Jamstack original (JavaScript, APIs, Markup) avait quelques principes fondamentaux :
- Pré-rendu : Générer du HTML au moment de la construction, pas au moment de la requête
- Découplage : Séparez votre frontend de votre backend/CMS
- CDN-first : Servez tout depuis la périphérie
- Piloté par API : Gérez les fonctionnalités dynamiques via des APIs et des fonctions serverless
L'engagement philosophique clé était que le temps de compilation est mieux que le temps de requête. Vous faites le travail lourd une fois pendant le déploiement, et chaque visiteur obtient le résultat en cache.
Cela a fonctionné brillamment pour les blogs, les sites marketing, la documentation et les pages de produits e-commerce. Cela a fonctionné terriblement pour tout ce qui avait besoin de personnalisation, de données en temps réel ou de contenu qui changeait toutes les quelques minutes.
La chronologie du déclin
Voici à peu près comment le narratif Jamstack s'est effondré :
| Année | Événement | Impact |
|---|---|---|
| 2020 | Gatsby lève 28 M$ Series C | Pic du hype Jamstack |
| 2021 | Next.js introduit ISR (Incremental Static Regeneration) | Brouille la ligne entre statique et dynamique |
| 2022 | React Server Components annoncés | Changement de paradigme vers le rendu serveur |
| 2023 | Next.js App Router devient stable, l'utilisation de Gatsby s'effondre | Le rendu hybride devient le default |
| 2023 | Netlify acquiert Gatsby, puis l'abandonne essentiellement | Fin symbolique du Jamstack « pur » |
| 2024 | Astro 4.x gagne une traction majeure, Vercel pousse PPR | La génération statique persiste sous de nouvelles formes |
| 2025 | Next.js 15 livré avec des modèles RSC matures | Server-first devient le default mainstream |
| 2026 | Le terme « Jamstack » apparaît rarement dans les listes d'emplois ou les RFP | La marque est morte, les principes persistent |
L'histoire de Gatsby est particulièrement révélatrice.
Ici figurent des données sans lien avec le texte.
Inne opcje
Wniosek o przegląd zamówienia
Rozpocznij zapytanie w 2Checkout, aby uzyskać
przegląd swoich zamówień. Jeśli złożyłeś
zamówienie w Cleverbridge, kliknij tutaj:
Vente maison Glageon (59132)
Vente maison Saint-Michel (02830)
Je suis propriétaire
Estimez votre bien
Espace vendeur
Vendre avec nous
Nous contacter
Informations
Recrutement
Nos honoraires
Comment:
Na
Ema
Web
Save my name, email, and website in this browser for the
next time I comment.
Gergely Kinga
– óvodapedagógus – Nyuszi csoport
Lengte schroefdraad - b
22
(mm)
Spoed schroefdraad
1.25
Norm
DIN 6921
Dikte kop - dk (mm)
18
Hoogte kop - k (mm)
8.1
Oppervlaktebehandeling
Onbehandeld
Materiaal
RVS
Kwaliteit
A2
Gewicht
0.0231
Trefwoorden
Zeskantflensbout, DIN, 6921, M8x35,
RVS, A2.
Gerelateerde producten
À son apogée, Gatsby avait des milliers de plugins, une communauté massive et une véritable adoption en entreprise. En 2024, ses téléchargements npm avaient chuté de plus de 80 % par rapport au pic. L'acquisition par Netlify ne l'a pas sauvé — c'était plus une acqui-hire qui s'est progressivement arrêtée.
Mais blâmer le déclin de Gatsby sur le fait que « Jamstack meurt » manque l'essentiel. Gatsby a décliné parce qu'il avait de véritables problèmes techniques : des temps de construction absurdement longs, une couche de données alambiquée (GraphQL pour tout, que vous le vouliez ou non), et un écosystème de plugins qui est devenu un passif. Next.js a mangé le déjeuner de Gatsby non pas parce que la génération statique était mauvaise, mais parce que Next.js l'a fait mieux et a offert plus de flexibilité.
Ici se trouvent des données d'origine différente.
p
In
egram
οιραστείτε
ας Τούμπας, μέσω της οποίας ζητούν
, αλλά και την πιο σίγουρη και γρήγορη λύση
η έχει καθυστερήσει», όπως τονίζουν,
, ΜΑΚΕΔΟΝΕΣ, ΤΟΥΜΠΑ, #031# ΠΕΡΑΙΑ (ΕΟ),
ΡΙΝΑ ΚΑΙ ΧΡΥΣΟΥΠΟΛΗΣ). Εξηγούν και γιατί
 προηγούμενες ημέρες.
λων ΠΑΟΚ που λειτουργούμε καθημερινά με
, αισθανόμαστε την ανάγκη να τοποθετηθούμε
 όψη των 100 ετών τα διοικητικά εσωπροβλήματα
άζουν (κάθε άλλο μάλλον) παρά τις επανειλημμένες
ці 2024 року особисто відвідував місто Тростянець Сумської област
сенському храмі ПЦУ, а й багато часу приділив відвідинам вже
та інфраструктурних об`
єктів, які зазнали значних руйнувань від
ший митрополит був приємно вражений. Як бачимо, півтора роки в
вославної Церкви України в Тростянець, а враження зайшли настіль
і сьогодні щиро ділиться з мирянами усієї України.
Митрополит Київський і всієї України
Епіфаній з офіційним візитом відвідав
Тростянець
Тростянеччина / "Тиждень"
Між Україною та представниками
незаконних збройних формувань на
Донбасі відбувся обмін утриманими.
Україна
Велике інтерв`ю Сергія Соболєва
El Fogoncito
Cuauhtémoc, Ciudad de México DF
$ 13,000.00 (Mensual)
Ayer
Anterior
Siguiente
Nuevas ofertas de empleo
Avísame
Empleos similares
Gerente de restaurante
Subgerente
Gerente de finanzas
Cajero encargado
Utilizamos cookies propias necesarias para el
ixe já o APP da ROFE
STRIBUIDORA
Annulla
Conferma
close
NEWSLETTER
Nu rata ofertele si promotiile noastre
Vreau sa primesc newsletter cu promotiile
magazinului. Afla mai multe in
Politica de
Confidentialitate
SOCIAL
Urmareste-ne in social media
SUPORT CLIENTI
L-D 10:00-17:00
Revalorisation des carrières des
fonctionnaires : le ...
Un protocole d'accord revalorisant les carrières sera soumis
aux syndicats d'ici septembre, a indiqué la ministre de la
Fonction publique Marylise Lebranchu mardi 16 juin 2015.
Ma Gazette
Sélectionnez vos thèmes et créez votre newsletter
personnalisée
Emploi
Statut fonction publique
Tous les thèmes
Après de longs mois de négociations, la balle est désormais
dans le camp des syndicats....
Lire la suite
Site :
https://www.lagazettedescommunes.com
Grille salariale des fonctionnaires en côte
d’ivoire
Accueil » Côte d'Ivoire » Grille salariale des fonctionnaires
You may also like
Où Jamstack a gagné (définitivement)
Voici ce que je pense que les gens se trompent dans le narratif « Jamstack est mort » : les idées fondamentales ont gagné si complètement que nous avons cessé de les remarquer.
L'architecture découplée est le default
La plus grande victoire de Jamstack est que les frontends découplés sont maintenant la norme pour tout projet web sérieux. En 2018, vous deviez argumenter pour séparer votre frontend de WordPress ou de votre CMS. En 2026, la question n'est pas « devrions-nous découpler ? » — c'est « quel CMS headless et quel framework frontend ? »
Ceci est un changement architectural permanent. Personne ne revient aux templates PHP monolithiques pour les nouveaux projets (la maintenance héritée est une autre histoire). Le modèle headless — que vous l'appeliez Jamstack ou non — a gagné.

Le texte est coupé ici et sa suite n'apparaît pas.